The administration’s new proposal, if enacted, will target immigrants and U.S. citizens with immigrant relatives, ensuring that their efforts to reach the American Dream are thwarted by Trump’s incessant need to traumatize anyone who is seeking refuge in the U.S.

Rampell’s piece is excerpted below and available in full here.

On Tuesday, NBC News reported that the Trump administration is readying a new rule that should make your blood boil. The initiative, in the works for more than a year, would make it harder for legal immigrants to receive either green cards or citizenship if they — or anyone in their households — has ever benefited from a long list of safety-net programs. These include the Children’s Health Insurance Program (CHIP), food stamps or even health insurance purchased on the Obamacare exchanges.

Three points are worth emphasizing here.

First is that, again, this policy would apply to immigrants who are in the country legally . It’s not about punishing people for “sneaking across the border,” that apparently unforgivable transgression that Trump officials have previously used to justify state-sanctioned child abuse.

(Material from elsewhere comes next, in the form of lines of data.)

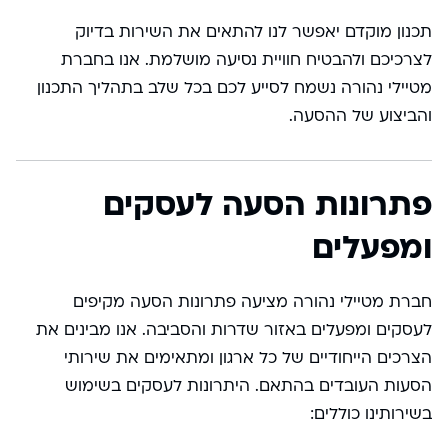
תכנון מוקדם יאפשר לנו להתאים את השירות בדיוק
לצרכיכם ולהבטיח חוויית נסיעה מושלמת. אנו בחברת
מטיילי נהורה נשמח לסייע לכם בכל שלב בתהליך התכנון
והביצוע של ההסעה.
פתרונות הסעה לעסקים
ומפעלים
חברת מטיילי נהורה מציעה פתרונות הסעה מקיפים
לעסקים ומפעלים באזור שדרות והסביבה. אנו מבינים את
הצרכים הייחודיים של כל ארגון ומתאימים את שירותי
הסעות העובדים בהתאם. היתרונות לעסקים בשימוש
בשירותינו כוללים:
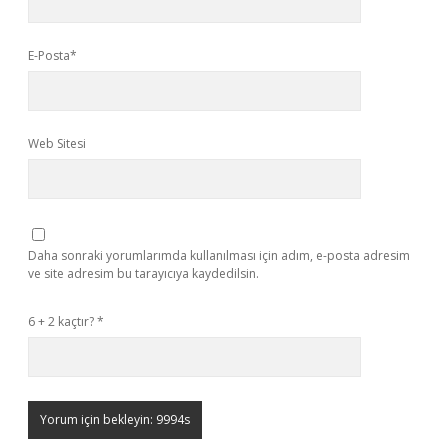
E-Posta*
Web Sitesi
Daha sonraki yorumlarımda kullanılması için adım, e-posta adresim
ve site adresim bu tarayıcıya kaydedilsin.
6 + 2 kaçtır?
*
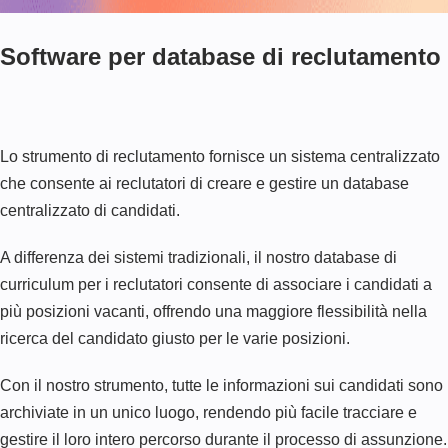
Software per database di reclutamento
Lo strumento di reclutamento fornisce un sistema centralizzato
che consente ai reclutatori di creare e gestire un database
centralizzato di candidati.
A differenza dei sistemi tradizionali, il nostro database di
curriculum per i reclutatori consente di associare i candidati a
più posizioni vacanti, offrendo una maggiore flessibilità nella
ricerca del candidato giusto per le varie posizioni.
Con il nostro strumento, tutte le informazioni sui candidati sono
archiviate in un unico luogo, rendendo più facile tracciare e
gestire il loro intero percorso durante il processo di assunzione.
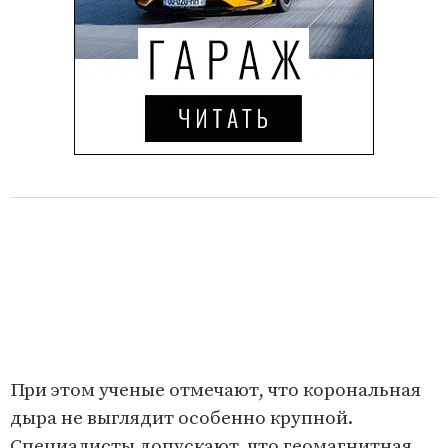
При этом ученые отмечают, что корональная
дыра не выглядит особенно крупной.
Специалисты допускают, что геомагнитная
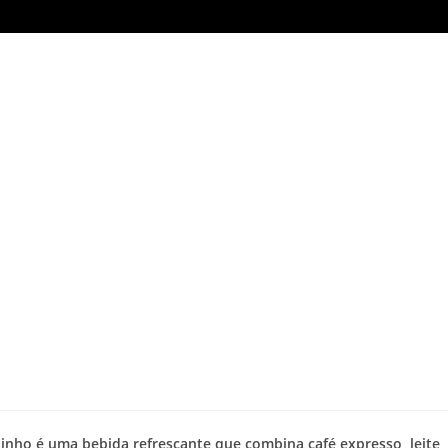
nho é uma bebida refrescante que combina café expresso, leite,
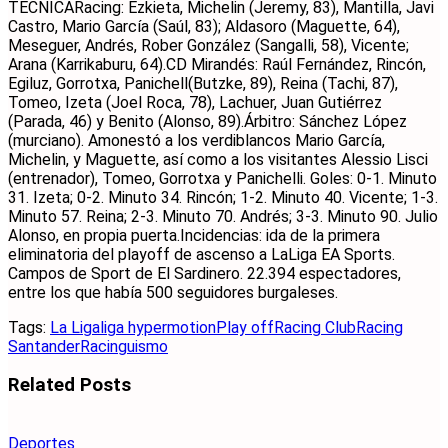
TÉCNICARacing: Ezkieta, Michelin (Jeremy, 83), Mantilla, Javi
Castro, Mario García (Saúl, 83); Aldasoro (Maguette, 64),
Meseguer, Andrés, Rober González (Sangalli, 58), Vicente;
Arana (Karrikaburu, 64).CD Mirandés: Raúl Fernández, Rincón,
Egiluz, Gorrotxa, Panichell(Butzke, 89), Reina (Tachi, 87),
Tomeo, Izeta (Joel Roca, 78), Lachuer, Juan Gutiérrez
(Parada, 46) y Benito (Alonso, 89).Árbitro: Sánchez López
(murciano). Amonestó a los verdiblancos Mario García,
Michelin, y Maguette, así como a los visitantes Alessio Lisci
(entrenador), Tomeo, Gorrotxa y Panichelli. Goles: 0-1. Minuto
31. Izeta; 0-2. Minuto 34. Rincón; 1-2. Minuto 40. Vicente; 1-3.
Minuto 57. Reina; 2-3. Minuto 70. Andrés; 3-3. Minuto 90. Julio
Alonso, en propia puerta.Incidencias: ida de la primera
eliminatoria del playoff de ascenso a LaLiga EA Sports.
Campos de Sport de El Sardinero. 22.394 espectadores,
entre los que había 500 seguidores burgaleses.
Tags:
La Liga
liga hypermotion
Play off
Racing Club
Racing
Santander
Racinguismo
Related
Posts
Deportes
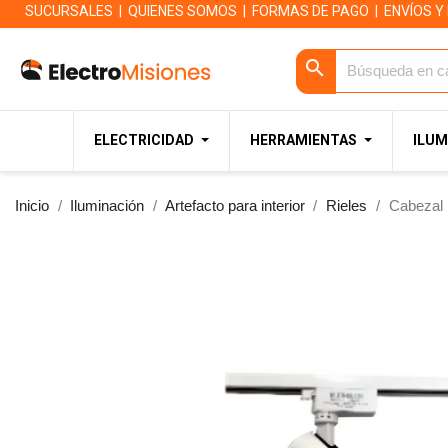
SUCURSALES
|
QUIENES SOMOS
|
FORMAS DE PAGO
|
ENVÍOS Y
search
ELECTRICIDAD
HERRAMIENTAS
ILUM
Inicio
Iluminación
Artefacto para interior
Rieles
Cabezal 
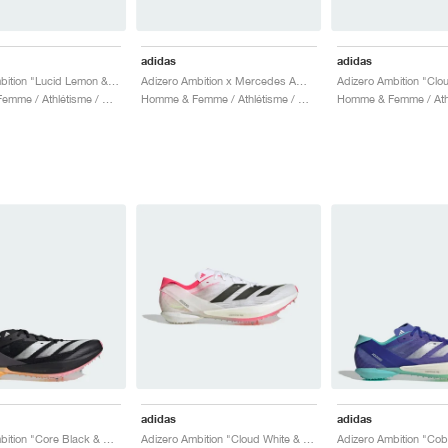
adidas
adidas
Adizero Ambition "Lucid Lemon & Core Black"
Adizero Ambition x Mercedes AMG Motorsport "Core Black & Lucid Red"
Homme & Femme / Athlétisme / Chaussures
Homme & Femme / Athlétisme / Chaussures
adidas
adidas
Adizero Ambition "Core Black & Spark"
Adizero Ambition "Cloud White & Lucid Red"
Adizero Ambition "Coba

And, in any case, undocumented immigrants are  already excluded from nearly all federal anti-poverty programs.

Second, this rule is ostensibly about making sure immigrants are self-sufficient and not a drain on public coffers. But NBC reports that the rule could disqualify immigrants making as much as 250 percent of the poverty level.

[…]

Third, and most important, is that under the proposal, it’s not only immigrants who must forgo safety-net benefits if they don’t wish to be penalized by the immigration system. It is  everyone in a given immigrant’s household.

[…]

Any policy that discourages, even a little bit, poor families’ use of such services is not just heartless. From an economic perspective, it is foolish. We need healthy, well-nourished, well-educated children to become healthy, well-nourished, productive workers.

But once again, children and the economic future they represent are the casualties of Trump’s casual cruelty.